The problem is that the vibe in the room changes as the night progresses. As the night gets longer, there are more and more audience members who have not won an award. Their high hopes have disappeared. For every winner, there are at least four or five who won’t win. It gets chilly. The audience is not really paying attention. At this point, you’re getting down to the big awards; its been a long day. The audience would like to get out of there and start drinking—those who aren’t already potted, that is. So, by the end, the audience is not really paying close attention. Also, there are a hefty amount of seat fillers, because have children, have to relieve the babysitters, they get bored, they just leave. Say, for an example, there are ten supporting actor nominees and those categories are given early. Those ten faces will be gone, generally, by the middle to the end of the show. And they’ll be replaced by secretaries from Paramount who might not be too keen to laugh.

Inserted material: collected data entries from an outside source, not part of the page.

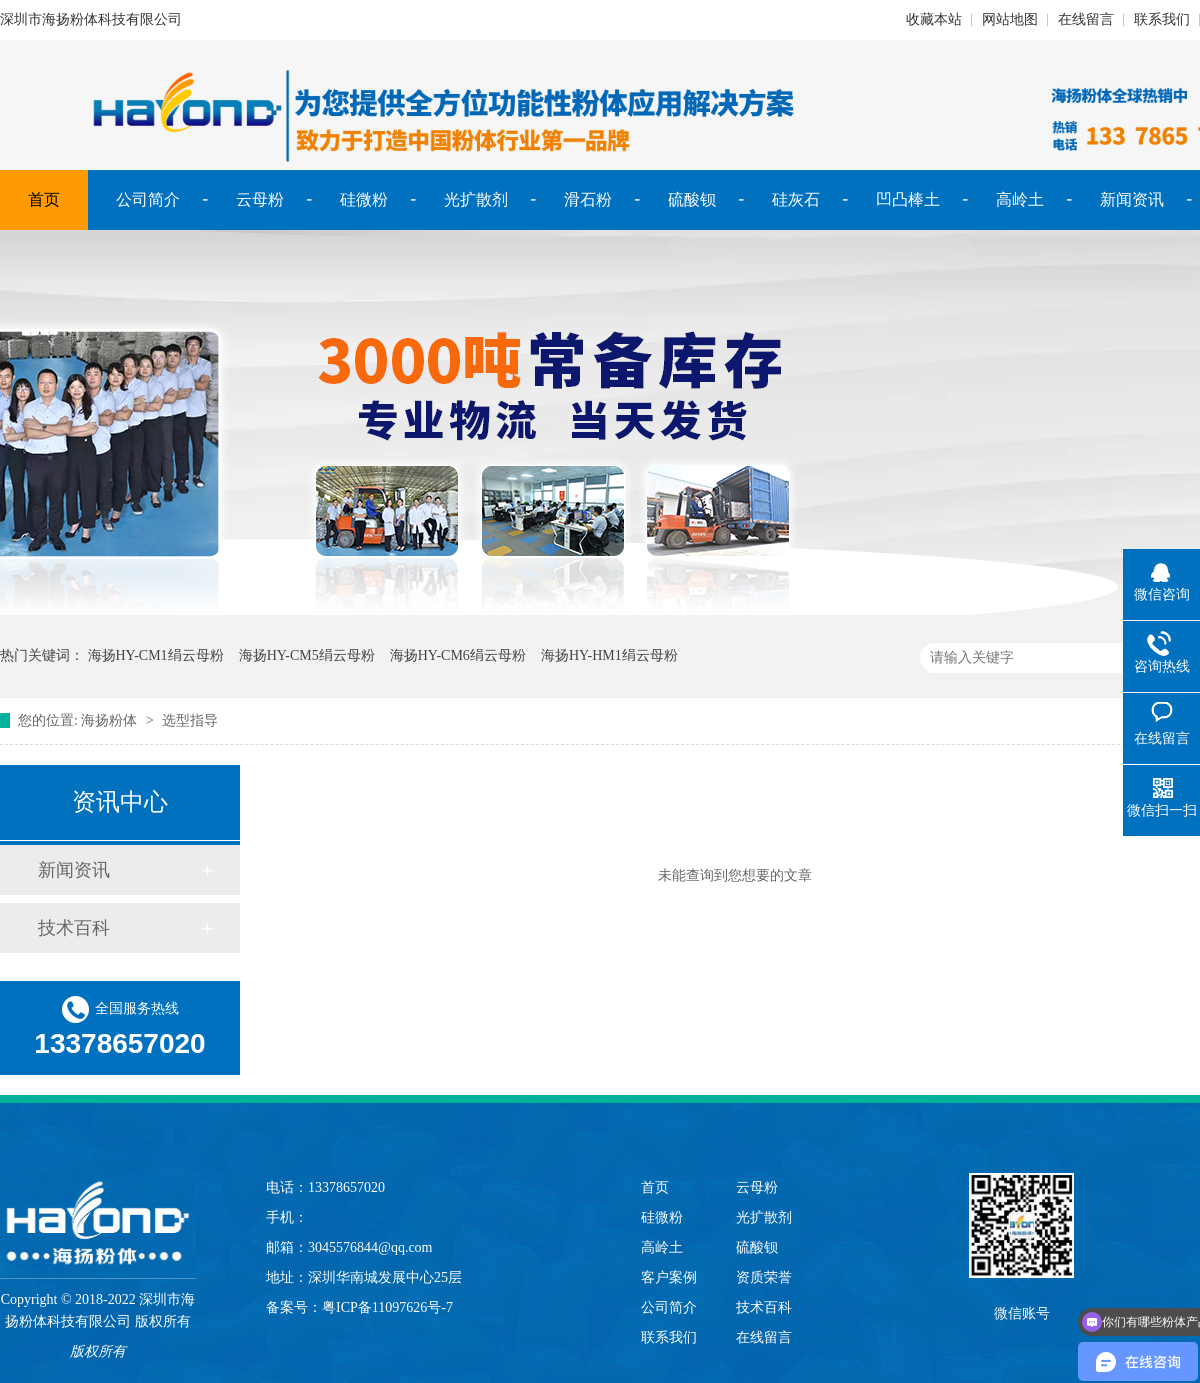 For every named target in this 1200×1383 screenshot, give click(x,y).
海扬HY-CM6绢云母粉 (458, 655)
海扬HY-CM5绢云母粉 (307, 655)
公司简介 (148, 199)
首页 (44, 199)
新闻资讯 (1132, 199)
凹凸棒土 (908, 199)
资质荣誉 (764, 1277)
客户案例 (669, 1277)
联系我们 (1162, 19)
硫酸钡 (692, 199)
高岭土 (1020, 199)
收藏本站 (934, 19)
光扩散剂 (476, 199)
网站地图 (1010, 19)
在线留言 (1086, 19)
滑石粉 (588, 199)
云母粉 (260, 199)
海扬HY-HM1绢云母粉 (609, 655)
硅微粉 (364, 199)
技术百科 (74, 928)
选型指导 (190, 720)
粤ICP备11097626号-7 (387, 1307)
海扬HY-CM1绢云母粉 (156, 655)
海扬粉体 (109, 720)
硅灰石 (796, 199) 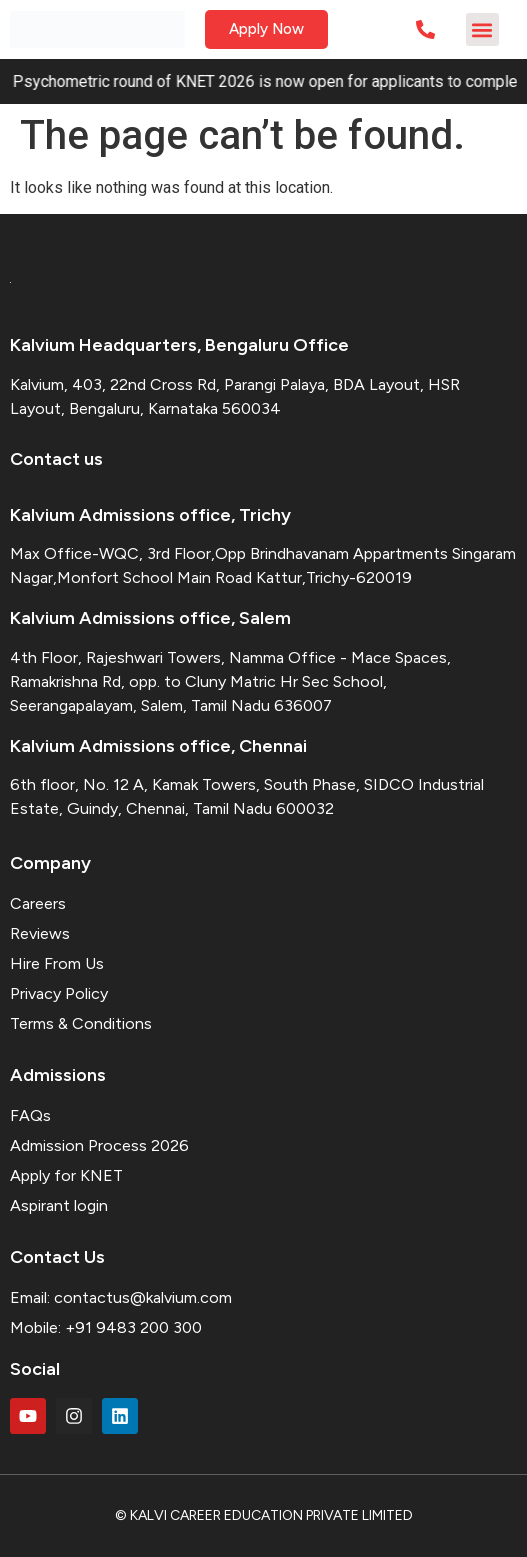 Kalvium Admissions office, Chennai (158, 746)
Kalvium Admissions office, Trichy (150, 515)
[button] (482, 29)
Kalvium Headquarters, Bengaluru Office (179, 345)
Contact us (56, 459)
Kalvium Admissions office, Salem (150, 618) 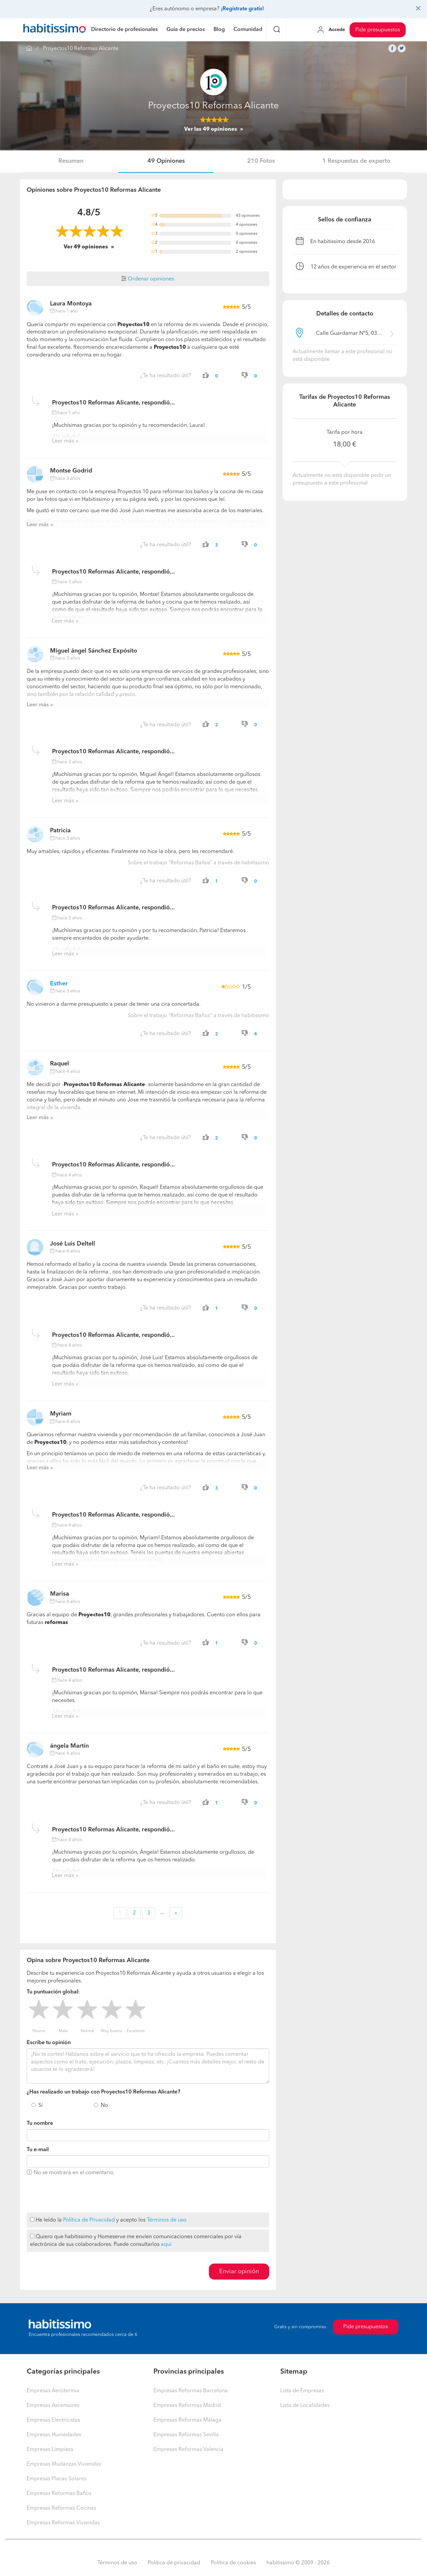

Were you responsible for some of the jokes that bombed the night Letterman hosted, such as the Uma/Oprah joke?
No. The Uma/Oprah joke was written by Rob Burnett [executive producer,Late Show With David Letterman], who lethally takes credit for it. Just lethal. I told Rob not to do it. I thought it was a bad idea to have David Letterman from New York TV making fun of these huge stars from Hollywood. Hosts are vital to the show’s tone. It’s a very specific role that the host plays. You have to bring your personality, but you have to do it in a clever way so it doesn’t feel like a retread of what you do at your other job. I think that’s what happened with Letterman. The comedy didn’t translate well. It takes a very specific type of performer to do well at the Oscars. Ellen DeGeneres [in 2007] had a different approach, and I don’t think it worked. She was very daytime. There wasn’t a sense of occasion. She was scared, I think, and wasn’t willing to go the extra mile. James Franco [in 2010] didn’t work out well at all. He was really out of his comfort zone. He’s not a live stage performer. It’s better if the hosts are comedians. They have to have a bit of an attitude. It’s easier for us writers to find words that suit a comedian’s attitude. Actors tend to act. It’s tough for them to play themselves, to have a persona. You’ll never see Johnny Depp performing An Evening With Johnny Depp.

What’s it like to write for celebrities presenting awards, many of whom are not used to performing comedy before a live audience?
It’s tough. It’s constantly a negotiation of some sort. Each of these celebrities has a flotilla of assistants who are advising them or what to say and not to say. A lot show up with their own writers, depending on who they are. And it’s hard for me to bitch about that. That kind of goes with the territory. So that doesn’t surprise me. What does surprise me is when you get people who don’t do this kind of performing for a living and they go into a major panic and every single word has to be edited by everybody. By their hairdressers, their yoga instructor, their publicist, their pet psychiatrist. Everybody’s got an opinion. And all of those people who are supposedly helping are really enemies of comedy, because they don’t want anybody to get into trouble. You can’t be funny by saying, “I’m not going to get anybody into trouble.” You know, that’s the risk you run. Read Freud on jokes and tell me that you’re not ever going to get anybody into trouble.